The genetic content of head and neck squamous cell carcinomas is ill defined. Spectral karyotyping (SKY) is a new technique that allows the simultaneous detection of all chromosomal translocations by labeling each individual chromosome with different fluorescent agents. In the current study we used SKY to analyze cell lines and a primary tumor derived from head and neck squamous cell carcinomas (HNSCC) to delineate recurrent translocations and breakpoints.

Spectral karyotyping analysis of head and neck cancer.

Two cell lines (MDA886 and MSK922) and one primary tumor in short-term culture were subjected to metaphase growth arrest with colcemide in their exponential growth phase and fixed onto glass slides. Painting probes for each of the autosomes and the sex chromosomes were generated from flow-sorted human chromosomes using sequence-independent DNA amplification. The probes were labeled using a polymerase chain reaction-based reaction and hybridized to metaphase preparations for 2 days at 37 degrees C. Biotinylated probes were detected using avidin Cy5 and digoxigenin-labeled probes with an anti-mouse digoxigenin antibody followed by goat anti-mouse antibody conjugated to Cy5.5. Chromosomes were counterstained with 4,6-diamino-2-phenyliodole (DAPI), and a minimum of five metaphases were captured and analyzed for each case. Breakpoints on the SKY-painted chromosomes were determined by comparison of corresponding DAPI banding.

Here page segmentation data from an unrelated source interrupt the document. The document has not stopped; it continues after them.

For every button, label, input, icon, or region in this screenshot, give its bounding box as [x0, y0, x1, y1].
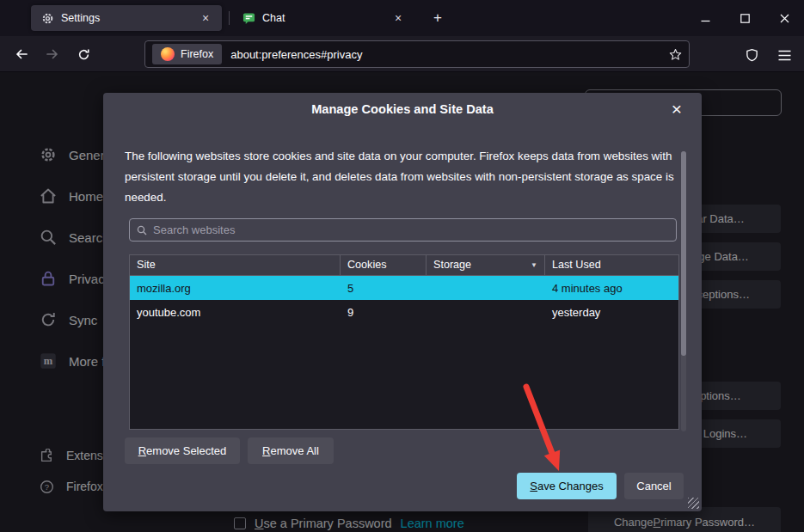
maximize-icon[interactable]	[725, 0, 764, 36]
site-identity-label: Firefox	[181, 48, 213, 60]
column-header-cookies[interactable]: Cookies	[341, 255, 427, 275]
forward-icon[interactable]	[38, 40, 67, 69]
remove-all-button[interactable]: Remove All	[248, 437, 334, 464]
table-header: Site Cookies Storage▼ Last Used	[130, 255, 678, 276]
address-bar[interactable]: Firefox about:preferences#privacy	[144, 40, 690, 68]
tab-chat[interactable]: Chat ×	[232, 5, 414, 31]
tab-settings[interactable]: Settings ×	[31, 5, 222, 31]
tab-bar: Settings × Chat × +	[0, 0, 804, 36]
window-controls	[685, 0, 804, 36]
cell-cookies: 9	[341, 306, 427, 319]
cell-site: youtube.com	[130, 306, 341, 319]
cell-cookies: 5	[341, 282, 427, 295]
dialog-resize-handle[interactable]	[688, 498, 699, 509]
reload-icon[interactable]	[69, 40, 98, 69]
chat-icon	[242, 12, 255, 25]
site-identity-chip[interactable]: Firefox	[152, 44, 222, 64]
hamburger-menu-icon[interactable]	[770, 40, 799, 70]
dialog-description: The following websites store cookies and…	[125, 146, 677, 208]
minimize-icon[interactable]	[685, 0, 725, 36]
column-header-storage[interactable]: Storage▼	[427, 255, 545, 275]
tab-label: Chat	[262, 12, 384, 24]
tab-label: Settings	[61, 12, 191, 24]
dialog-title: Manage Cookies and Site Data	[103, 102, 702, 116]
table-row[interactable]: mozilla.org 5 4 minutes ago	[130, 276, 678, 300]
cookies-table: Site Cookies Storage▼ Last Used mozilla.…	[129, 254, 679, 430]
column-header-last-used[interactable]: Last Used	[545, 255, 678, 275]
column-header-site[interactable]: Site	[130, 255, 341, 275]
tab-close-icon[interactable]: ×	[390, 10, 406, 26]
firefox-logo-icon	[161, 47, 175, 61]
toolbar-right-icons	[737, 40, 799, 70]
save-changes-button[interactable]: Save Changes	[517, 473, 617, 499]
url-text: about:preferences#privacy	[230, 48, 669, 61]
nav-toolbar: Firefox about:preferences#privacy	[0, 36, 804, 72]
website-search-box[interactable]	[129, 218, 677, 242]
new-tab-button[interactable]: +	[427, 7, 449, 29]
search-icon	[137, 225, 147, 235]
manage-cookies-dialog: Manage Cookies and Site Data × The follo…	[103, 93, 702, 511]
back-icon[interactable]	[7, 40, 36, 69]
close-window-icon[interactable]	[764, 0, 804, 36]
tab-close-icon[interactable]: ×	[198, 10, 213, 26]
dialog-scrollbar-thumb[interactable]	[681, 151, 686, 356]
table-row[interactable]: youtube.com 9 yesterday	[130, 300, 678, 324]
cell-last-used: 4 minutes ago	[545, 282, 678, 295]
browser-window: Settings × Chat × +	[0, 0, 804, 532]
tab-separator	[229, 11, 230, 25]
cancel-button[interactable]: Cancel	[624, 473, 684, 499]
content-area: Gener Home Search Privacy Sync	[0, 72, 804, 532]
cell-last-used: yesterday	[545, 306, 678, 319]
sort-desc-icon: ▼	[531, 255, 537, 275]
dialog-close-icon[interactable]: ×	[666, 98, 688, 120]
remove-selected-button[interactable]: Remove Selected	[125, 437, 240, 464]
bookmark-star-icon[interactable]	[669, 48, 682, 61]
cell-site: mozilla.org	[130, 282, 341, 295]
gear-icon	[41, 12, 54, 25]
protections-shield-icon[interactable]	[737, 40, 766, 70]
website-search-input[interactable]	[153, 223, 669, 236]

Spectral karyotyping analysis revealed a complex pattern of chromosomal abnormalities. A total of 66 translocations were identified in the three cases, with one new recurrent translocation at (der(4)t(4;20)(q35;?)). Nine complex translocations, involving three or more chromosomes, were identified in these cases. Overall, 96 breakpoints were assigned to metaphase chromosomes and another 74 breakpoints could not be assigned. Breakpoints most commonly involved chromosomes in genetic rearrangements were 1, 3, 5, 8, 13, 16, and 17.

Spectral karyotyping analysis reveals the true complexity of chromosomal aberrations in cell lines derived from head and neck squamous cell carcinomas. The use of SKY, in combination with other techniques, may allow for a more complete assessment of the genetic abnormalities of head and neck cancers and serve as a starting point for gene identification.